> INSTRUCTIONS FOR THE TASK: Isolate every line in the data with the string "Engineer" and copy it.

> DATA:
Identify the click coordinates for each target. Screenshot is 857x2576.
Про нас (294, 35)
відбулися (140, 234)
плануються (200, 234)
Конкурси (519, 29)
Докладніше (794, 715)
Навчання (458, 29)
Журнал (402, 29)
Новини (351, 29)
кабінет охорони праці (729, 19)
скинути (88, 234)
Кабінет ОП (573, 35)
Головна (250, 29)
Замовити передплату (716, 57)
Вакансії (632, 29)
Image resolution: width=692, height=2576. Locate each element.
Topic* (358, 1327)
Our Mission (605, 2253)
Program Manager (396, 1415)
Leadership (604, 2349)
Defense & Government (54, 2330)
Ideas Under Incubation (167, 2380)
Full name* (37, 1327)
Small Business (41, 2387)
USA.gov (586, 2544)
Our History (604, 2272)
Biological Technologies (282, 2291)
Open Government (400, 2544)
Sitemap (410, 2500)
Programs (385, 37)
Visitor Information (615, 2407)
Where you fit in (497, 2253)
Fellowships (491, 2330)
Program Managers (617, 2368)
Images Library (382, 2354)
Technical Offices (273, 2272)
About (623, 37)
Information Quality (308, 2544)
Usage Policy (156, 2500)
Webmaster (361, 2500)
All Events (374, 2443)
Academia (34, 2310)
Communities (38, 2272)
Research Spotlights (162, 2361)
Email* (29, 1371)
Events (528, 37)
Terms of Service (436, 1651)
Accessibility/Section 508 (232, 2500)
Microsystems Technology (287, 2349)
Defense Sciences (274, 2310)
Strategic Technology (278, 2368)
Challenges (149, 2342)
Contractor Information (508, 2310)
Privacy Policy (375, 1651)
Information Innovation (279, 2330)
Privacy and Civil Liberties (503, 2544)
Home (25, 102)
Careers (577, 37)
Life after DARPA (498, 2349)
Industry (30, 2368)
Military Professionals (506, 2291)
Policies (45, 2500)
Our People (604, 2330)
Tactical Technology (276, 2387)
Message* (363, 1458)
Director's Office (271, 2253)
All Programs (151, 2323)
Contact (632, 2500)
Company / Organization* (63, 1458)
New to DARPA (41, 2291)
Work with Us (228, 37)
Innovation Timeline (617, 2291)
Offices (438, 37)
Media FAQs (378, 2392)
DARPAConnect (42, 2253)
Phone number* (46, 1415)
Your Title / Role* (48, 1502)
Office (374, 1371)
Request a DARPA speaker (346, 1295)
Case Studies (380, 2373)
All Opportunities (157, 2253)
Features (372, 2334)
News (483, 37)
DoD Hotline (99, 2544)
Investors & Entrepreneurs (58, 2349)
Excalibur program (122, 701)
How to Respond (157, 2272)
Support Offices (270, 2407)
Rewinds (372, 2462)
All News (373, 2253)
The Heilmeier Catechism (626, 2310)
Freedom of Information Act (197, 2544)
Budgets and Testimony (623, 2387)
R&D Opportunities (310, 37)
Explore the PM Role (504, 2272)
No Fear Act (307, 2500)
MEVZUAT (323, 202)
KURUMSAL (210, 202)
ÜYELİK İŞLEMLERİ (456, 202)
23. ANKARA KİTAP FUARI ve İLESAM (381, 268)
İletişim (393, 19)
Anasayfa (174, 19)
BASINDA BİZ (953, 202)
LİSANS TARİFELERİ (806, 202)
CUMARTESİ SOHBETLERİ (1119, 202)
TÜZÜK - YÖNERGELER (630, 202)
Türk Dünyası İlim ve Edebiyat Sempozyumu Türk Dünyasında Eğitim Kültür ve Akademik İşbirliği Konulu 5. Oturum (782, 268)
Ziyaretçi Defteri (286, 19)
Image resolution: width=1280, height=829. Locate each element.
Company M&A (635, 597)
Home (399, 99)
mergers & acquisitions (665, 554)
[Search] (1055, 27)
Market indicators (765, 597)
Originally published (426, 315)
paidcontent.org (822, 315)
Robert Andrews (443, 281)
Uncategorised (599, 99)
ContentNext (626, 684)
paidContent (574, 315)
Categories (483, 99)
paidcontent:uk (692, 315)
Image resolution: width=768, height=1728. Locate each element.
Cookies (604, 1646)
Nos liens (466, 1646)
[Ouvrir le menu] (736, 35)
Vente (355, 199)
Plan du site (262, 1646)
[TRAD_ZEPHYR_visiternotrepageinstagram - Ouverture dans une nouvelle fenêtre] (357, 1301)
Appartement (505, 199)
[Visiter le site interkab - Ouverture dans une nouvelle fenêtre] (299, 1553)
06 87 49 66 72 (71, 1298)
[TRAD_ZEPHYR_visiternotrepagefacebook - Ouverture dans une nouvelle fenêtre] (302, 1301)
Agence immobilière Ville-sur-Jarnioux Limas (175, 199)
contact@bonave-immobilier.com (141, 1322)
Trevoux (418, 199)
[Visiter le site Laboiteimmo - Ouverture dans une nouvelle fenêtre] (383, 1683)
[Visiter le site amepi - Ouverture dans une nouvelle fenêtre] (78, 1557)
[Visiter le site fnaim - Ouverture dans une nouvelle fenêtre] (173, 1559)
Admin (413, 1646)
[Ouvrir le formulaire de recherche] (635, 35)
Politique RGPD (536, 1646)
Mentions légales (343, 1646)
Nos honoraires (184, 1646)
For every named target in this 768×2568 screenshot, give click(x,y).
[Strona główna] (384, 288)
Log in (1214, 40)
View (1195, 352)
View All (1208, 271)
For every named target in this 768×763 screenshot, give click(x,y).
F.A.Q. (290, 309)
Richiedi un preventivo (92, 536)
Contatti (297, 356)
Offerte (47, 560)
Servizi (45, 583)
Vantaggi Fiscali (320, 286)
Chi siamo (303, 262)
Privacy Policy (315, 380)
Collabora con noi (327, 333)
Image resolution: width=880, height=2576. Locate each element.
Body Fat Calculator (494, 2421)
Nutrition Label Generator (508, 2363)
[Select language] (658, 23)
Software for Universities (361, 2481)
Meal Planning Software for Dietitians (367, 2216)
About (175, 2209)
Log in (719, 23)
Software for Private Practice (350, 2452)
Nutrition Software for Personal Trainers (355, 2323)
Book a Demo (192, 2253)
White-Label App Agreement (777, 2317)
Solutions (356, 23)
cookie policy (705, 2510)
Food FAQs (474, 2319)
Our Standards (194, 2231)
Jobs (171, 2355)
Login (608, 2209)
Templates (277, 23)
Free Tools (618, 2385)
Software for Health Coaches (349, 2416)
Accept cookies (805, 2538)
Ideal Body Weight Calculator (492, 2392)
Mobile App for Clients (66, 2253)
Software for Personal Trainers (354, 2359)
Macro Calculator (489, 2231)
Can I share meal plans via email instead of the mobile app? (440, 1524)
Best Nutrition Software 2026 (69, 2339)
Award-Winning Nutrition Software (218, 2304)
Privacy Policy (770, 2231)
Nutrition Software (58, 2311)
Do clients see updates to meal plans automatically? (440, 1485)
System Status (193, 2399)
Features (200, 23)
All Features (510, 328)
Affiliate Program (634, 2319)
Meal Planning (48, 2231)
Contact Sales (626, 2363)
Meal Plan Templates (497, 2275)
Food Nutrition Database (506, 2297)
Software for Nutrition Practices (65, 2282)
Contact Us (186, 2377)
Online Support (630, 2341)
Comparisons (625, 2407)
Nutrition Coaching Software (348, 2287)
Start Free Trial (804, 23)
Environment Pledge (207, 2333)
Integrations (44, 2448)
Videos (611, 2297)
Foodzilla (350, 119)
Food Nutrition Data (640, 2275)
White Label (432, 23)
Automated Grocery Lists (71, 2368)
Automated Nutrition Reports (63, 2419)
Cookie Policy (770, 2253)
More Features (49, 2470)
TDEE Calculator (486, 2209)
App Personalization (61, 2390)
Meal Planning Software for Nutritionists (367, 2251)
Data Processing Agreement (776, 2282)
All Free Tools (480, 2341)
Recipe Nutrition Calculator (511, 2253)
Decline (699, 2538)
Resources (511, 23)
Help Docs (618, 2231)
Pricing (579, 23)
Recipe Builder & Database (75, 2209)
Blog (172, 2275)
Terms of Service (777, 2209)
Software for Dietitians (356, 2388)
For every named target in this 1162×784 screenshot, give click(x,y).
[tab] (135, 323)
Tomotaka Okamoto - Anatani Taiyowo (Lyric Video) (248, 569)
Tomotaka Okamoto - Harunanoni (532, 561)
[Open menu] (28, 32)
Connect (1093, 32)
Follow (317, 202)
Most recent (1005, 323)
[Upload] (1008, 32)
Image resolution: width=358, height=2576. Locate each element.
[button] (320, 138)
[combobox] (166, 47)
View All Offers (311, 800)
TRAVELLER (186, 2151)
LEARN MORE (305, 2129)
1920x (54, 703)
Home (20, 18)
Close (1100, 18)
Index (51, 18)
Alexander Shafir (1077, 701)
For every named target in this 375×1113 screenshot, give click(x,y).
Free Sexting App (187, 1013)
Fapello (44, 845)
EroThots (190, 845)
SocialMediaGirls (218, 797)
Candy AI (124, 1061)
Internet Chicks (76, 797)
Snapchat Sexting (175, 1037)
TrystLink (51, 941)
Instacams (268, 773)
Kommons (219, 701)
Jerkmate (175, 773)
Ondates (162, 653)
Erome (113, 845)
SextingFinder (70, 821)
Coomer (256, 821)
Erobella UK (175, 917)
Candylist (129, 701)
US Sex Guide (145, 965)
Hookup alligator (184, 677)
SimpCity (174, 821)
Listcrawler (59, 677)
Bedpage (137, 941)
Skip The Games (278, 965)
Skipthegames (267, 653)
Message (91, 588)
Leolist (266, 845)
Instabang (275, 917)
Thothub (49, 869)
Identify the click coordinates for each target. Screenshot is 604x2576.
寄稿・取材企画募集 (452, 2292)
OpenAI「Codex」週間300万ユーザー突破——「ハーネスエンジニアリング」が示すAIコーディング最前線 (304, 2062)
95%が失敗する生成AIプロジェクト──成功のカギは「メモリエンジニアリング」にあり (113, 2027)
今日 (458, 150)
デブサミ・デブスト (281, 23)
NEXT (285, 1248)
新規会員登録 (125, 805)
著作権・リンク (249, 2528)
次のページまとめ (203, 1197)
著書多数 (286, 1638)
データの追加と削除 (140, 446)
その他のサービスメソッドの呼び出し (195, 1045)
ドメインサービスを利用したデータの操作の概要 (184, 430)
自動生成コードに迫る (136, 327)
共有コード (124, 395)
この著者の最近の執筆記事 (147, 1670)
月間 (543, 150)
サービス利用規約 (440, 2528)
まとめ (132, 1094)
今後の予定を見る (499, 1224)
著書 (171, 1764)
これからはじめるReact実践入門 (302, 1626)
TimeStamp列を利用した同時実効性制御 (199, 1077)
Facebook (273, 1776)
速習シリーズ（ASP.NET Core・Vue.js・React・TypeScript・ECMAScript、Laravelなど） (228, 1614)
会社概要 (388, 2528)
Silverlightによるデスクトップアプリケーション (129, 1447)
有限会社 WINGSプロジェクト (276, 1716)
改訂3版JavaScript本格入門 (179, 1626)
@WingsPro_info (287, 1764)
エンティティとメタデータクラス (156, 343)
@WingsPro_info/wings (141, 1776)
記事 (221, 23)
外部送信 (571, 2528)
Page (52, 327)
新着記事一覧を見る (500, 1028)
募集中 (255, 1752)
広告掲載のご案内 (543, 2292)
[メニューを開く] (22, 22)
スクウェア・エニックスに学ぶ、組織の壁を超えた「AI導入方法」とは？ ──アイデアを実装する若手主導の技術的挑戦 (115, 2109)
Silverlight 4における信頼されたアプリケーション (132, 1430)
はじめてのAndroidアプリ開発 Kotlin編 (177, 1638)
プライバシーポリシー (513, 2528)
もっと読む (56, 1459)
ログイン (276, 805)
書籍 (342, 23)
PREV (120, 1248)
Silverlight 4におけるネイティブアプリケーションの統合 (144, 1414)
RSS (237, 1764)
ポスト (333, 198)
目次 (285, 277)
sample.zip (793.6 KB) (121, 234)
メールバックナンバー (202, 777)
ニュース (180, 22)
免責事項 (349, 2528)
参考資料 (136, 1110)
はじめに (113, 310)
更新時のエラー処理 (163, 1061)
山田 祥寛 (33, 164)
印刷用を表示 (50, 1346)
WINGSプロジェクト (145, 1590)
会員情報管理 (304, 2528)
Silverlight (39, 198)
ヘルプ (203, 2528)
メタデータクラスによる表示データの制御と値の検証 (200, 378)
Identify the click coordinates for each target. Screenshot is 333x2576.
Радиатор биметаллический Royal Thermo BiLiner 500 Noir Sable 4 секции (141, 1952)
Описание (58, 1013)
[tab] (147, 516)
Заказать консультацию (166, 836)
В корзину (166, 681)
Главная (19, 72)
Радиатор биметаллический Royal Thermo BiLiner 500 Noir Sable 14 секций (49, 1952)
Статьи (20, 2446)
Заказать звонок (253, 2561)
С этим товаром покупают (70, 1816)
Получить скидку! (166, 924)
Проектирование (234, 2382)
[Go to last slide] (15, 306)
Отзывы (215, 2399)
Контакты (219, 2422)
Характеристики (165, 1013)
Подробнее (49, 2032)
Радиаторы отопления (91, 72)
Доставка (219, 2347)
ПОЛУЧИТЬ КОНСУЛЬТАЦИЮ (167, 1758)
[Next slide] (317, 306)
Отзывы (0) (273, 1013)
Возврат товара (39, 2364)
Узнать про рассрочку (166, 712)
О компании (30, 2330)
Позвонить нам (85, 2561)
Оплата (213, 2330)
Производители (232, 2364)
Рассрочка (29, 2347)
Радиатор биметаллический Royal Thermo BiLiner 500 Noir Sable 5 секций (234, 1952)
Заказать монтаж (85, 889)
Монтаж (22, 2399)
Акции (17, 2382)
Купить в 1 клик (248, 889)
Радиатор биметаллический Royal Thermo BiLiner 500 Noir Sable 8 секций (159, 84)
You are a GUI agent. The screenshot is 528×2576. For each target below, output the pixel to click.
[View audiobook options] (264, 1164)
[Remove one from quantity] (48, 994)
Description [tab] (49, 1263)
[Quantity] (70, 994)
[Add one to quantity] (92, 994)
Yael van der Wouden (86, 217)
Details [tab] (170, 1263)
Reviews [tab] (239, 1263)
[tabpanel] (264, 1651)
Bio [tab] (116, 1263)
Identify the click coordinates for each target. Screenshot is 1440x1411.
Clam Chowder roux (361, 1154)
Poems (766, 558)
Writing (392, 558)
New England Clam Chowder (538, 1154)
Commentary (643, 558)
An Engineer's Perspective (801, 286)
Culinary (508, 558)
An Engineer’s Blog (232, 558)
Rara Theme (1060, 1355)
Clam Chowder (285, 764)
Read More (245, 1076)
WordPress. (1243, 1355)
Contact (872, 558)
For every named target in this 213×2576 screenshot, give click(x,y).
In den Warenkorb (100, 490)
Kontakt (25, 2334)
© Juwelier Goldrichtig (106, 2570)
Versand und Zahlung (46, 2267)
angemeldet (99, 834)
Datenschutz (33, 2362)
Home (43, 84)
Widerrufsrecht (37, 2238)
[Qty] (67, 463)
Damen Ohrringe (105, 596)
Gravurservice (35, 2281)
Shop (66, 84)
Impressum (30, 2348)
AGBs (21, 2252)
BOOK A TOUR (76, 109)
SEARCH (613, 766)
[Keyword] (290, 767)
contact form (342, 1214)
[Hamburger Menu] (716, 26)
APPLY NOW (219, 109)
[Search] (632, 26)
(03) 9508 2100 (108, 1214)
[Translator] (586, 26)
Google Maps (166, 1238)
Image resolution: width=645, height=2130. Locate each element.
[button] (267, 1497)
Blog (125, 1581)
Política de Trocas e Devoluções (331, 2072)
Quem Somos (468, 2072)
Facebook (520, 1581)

> RESPONSE FOR THIS EXERCISE:
An Engineer's Perspective (801, 286)
An Engineer’s Blog (232, 558)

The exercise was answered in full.